◆ **Provided material**
=-=-=-=-=

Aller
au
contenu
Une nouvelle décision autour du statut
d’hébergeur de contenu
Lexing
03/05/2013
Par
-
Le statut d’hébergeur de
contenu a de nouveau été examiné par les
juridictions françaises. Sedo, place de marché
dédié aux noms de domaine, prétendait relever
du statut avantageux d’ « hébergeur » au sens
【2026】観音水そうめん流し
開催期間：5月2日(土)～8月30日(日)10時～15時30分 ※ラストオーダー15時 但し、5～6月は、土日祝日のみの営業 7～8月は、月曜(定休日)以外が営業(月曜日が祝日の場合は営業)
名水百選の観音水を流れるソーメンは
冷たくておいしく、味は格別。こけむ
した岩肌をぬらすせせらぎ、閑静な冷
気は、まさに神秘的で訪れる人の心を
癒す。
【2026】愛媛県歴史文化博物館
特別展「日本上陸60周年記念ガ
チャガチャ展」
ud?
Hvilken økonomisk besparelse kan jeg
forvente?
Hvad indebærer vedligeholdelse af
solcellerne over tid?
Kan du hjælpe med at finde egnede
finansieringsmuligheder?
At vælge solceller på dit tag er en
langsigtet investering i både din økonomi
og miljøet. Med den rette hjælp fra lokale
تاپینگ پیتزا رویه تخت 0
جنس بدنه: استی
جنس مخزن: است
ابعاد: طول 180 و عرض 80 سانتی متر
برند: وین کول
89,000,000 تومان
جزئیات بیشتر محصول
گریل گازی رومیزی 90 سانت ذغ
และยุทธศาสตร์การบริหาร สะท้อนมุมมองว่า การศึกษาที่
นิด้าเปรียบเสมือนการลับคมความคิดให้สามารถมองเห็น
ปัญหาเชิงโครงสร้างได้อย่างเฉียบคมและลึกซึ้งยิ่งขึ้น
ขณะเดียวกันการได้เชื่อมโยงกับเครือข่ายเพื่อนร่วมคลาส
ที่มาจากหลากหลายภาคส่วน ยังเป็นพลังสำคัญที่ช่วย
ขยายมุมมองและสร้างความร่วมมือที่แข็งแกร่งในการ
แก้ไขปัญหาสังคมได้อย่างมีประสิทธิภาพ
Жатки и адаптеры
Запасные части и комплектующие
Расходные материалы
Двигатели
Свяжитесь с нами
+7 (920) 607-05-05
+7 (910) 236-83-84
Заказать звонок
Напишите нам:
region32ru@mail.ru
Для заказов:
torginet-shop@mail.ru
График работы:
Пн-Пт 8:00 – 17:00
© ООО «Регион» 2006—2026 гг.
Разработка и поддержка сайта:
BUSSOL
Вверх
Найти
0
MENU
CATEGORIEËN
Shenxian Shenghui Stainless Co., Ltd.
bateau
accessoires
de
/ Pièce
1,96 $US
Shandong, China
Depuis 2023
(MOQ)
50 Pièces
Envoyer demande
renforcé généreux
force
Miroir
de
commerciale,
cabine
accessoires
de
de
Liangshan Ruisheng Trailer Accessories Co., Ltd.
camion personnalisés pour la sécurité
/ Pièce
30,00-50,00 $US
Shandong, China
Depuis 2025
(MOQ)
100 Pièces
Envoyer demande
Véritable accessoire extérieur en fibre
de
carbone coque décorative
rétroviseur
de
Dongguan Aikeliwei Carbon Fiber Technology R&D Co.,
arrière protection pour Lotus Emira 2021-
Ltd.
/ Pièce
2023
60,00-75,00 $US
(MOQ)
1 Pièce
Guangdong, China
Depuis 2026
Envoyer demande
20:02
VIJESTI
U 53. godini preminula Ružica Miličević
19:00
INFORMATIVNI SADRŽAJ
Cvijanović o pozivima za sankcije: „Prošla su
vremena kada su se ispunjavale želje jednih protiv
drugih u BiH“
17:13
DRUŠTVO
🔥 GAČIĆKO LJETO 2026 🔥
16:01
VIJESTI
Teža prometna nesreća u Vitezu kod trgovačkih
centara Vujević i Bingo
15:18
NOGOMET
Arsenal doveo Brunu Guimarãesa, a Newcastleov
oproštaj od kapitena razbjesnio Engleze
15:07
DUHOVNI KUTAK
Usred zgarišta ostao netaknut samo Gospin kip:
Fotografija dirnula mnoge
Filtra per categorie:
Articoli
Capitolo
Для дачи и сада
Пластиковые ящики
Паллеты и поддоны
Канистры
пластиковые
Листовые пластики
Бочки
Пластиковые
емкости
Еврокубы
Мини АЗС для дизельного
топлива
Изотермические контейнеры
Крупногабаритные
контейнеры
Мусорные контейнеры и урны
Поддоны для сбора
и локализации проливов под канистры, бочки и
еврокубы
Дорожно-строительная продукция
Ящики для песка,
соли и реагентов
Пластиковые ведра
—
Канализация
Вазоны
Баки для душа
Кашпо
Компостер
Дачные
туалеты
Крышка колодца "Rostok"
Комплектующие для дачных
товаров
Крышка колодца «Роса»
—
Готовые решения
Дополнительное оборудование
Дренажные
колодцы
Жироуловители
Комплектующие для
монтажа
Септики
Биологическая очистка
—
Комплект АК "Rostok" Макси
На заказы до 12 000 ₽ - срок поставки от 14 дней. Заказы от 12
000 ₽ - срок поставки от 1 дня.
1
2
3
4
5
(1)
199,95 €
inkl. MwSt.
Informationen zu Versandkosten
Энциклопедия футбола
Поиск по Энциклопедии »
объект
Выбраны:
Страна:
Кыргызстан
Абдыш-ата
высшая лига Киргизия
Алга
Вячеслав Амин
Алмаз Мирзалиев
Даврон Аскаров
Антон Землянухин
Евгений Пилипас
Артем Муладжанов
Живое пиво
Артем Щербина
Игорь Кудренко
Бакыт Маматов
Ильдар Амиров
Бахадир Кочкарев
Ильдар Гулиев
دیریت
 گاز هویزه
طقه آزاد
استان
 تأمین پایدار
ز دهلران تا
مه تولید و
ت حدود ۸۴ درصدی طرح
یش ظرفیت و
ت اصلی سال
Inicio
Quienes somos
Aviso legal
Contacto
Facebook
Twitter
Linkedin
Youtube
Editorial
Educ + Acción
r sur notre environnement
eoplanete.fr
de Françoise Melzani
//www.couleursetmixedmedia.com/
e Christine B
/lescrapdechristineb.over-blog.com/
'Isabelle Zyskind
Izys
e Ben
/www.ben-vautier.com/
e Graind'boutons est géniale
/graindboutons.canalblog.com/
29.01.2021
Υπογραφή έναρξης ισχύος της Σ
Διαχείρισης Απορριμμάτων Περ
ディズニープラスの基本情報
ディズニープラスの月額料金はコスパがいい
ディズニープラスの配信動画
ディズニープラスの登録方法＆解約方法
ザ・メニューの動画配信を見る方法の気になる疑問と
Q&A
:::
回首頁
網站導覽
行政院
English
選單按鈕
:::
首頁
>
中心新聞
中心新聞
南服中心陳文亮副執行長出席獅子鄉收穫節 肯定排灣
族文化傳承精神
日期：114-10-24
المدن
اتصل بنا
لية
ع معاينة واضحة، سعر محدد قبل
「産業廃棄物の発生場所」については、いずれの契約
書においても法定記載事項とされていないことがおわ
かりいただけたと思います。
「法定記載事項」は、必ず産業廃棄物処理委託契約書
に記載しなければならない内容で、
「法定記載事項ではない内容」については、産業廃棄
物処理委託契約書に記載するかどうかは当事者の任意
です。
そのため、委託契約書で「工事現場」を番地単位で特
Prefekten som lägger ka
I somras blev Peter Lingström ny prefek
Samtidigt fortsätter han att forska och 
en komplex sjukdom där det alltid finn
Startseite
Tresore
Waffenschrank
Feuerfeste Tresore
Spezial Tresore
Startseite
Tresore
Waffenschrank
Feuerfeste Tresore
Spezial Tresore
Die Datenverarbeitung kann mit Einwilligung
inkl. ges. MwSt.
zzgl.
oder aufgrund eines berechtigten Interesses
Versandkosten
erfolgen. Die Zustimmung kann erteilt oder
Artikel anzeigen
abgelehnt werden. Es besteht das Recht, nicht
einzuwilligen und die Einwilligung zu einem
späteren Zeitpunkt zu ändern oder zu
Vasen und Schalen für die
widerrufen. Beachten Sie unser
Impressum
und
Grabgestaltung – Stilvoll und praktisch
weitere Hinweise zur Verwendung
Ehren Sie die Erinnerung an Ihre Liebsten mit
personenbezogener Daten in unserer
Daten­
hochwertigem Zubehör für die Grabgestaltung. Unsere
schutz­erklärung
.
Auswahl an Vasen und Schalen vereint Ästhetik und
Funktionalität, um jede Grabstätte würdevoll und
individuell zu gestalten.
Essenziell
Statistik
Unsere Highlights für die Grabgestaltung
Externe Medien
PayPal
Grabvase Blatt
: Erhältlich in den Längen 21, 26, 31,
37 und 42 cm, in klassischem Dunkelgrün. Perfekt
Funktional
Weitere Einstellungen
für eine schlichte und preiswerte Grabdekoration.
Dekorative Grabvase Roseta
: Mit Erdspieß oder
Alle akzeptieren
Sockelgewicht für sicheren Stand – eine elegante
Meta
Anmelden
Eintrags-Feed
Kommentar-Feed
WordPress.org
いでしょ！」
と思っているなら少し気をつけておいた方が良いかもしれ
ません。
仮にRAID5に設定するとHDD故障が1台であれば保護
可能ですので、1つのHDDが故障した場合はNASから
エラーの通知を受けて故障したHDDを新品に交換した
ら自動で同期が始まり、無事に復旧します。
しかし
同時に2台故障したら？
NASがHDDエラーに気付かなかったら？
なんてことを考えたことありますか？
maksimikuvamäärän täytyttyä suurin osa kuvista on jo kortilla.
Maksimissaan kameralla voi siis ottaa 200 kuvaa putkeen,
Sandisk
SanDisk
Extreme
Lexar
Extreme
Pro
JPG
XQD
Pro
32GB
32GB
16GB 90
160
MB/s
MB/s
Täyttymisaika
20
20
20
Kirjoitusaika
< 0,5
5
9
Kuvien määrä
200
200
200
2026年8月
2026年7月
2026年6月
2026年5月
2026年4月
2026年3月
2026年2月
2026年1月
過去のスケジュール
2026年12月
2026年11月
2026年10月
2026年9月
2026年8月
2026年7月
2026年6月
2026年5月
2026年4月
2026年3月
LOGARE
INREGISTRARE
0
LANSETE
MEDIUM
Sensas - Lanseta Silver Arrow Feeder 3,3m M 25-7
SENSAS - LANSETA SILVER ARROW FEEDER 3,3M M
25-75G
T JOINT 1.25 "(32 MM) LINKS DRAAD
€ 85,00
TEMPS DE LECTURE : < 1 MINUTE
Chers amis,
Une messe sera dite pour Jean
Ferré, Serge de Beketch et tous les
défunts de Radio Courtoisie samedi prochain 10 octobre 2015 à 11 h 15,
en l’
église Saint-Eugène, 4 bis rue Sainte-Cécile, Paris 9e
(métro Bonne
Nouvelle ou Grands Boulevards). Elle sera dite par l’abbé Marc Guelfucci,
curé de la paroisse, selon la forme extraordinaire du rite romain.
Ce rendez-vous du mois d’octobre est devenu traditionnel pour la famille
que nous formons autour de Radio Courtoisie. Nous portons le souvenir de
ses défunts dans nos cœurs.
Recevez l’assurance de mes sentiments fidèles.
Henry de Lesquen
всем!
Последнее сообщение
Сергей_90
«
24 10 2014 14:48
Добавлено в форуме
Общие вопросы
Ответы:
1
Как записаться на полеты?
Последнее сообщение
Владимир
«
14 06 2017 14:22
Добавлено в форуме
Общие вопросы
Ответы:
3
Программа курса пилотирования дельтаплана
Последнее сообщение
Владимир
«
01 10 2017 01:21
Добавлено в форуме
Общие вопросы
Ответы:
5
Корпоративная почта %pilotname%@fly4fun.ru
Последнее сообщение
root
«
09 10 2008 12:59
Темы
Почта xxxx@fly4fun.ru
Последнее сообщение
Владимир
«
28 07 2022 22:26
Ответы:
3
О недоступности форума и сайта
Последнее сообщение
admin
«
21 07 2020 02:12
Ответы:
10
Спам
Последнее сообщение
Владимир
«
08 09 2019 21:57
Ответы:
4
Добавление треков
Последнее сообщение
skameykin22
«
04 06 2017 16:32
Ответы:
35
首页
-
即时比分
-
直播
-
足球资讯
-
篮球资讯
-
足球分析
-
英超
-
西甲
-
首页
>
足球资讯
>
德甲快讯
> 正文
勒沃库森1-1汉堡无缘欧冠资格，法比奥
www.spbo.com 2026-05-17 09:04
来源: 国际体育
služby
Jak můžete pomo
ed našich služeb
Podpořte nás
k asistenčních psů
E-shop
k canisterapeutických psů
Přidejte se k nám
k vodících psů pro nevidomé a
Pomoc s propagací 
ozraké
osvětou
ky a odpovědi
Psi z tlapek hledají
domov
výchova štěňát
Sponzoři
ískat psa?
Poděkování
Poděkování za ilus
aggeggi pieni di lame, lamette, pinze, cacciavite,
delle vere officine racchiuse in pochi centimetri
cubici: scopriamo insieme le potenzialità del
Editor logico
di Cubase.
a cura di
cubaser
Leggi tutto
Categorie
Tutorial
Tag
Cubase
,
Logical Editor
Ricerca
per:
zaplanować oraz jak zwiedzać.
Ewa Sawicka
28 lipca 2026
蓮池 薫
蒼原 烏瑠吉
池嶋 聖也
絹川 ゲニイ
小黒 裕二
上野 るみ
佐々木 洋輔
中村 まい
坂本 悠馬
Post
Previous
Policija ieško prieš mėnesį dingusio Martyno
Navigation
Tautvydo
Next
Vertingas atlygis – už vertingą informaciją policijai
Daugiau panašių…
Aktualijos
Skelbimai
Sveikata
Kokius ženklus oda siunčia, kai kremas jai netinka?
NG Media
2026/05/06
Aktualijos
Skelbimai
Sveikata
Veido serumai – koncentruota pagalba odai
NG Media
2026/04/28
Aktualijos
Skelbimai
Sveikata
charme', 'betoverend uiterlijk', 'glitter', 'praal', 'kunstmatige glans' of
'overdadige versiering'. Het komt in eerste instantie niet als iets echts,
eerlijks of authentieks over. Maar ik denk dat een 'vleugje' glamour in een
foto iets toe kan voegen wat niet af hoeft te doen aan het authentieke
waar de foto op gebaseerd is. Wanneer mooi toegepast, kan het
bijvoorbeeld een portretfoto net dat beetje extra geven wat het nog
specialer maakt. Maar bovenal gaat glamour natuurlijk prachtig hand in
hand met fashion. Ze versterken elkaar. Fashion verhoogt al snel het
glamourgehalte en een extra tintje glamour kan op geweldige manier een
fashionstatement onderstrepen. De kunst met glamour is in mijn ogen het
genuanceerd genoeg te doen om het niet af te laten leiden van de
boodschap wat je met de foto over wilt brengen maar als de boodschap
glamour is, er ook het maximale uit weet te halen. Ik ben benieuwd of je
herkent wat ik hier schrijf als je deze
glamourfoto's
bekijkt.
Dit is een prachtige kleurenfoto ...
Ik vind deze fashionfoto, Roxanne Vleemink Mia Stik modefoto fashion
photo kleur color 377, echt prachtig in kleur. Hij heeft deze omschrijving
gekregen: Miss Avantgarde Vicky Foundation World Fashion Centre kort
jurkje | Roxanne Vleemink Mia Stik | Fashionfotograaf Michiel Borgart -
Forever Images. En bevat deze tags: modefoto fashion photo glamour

=-=-=-=-=

◆ **Task to complete**
Give back, unchanged, the run of lines in the listing above that begins at the line containing "Aviso legal" and ends at the line containing "e Graind'boutons est géniale", both included.

◆ **Output of the exercise**
Aviso legal
Contacto
Facebook
Twitter
Linkedin
Youtube
Editorial
Educ + Acción
r sur notre environnement
eoplanete.fr
de Françoise Melzani
//www.couleursetmixedmedia.com/
e Christine B
/lescrapdechristineb.over-blog.com/
'Isabelle Zyskind
Izys
e Ben
/www.ben-vautier.com/
e Graind'boutons est géniale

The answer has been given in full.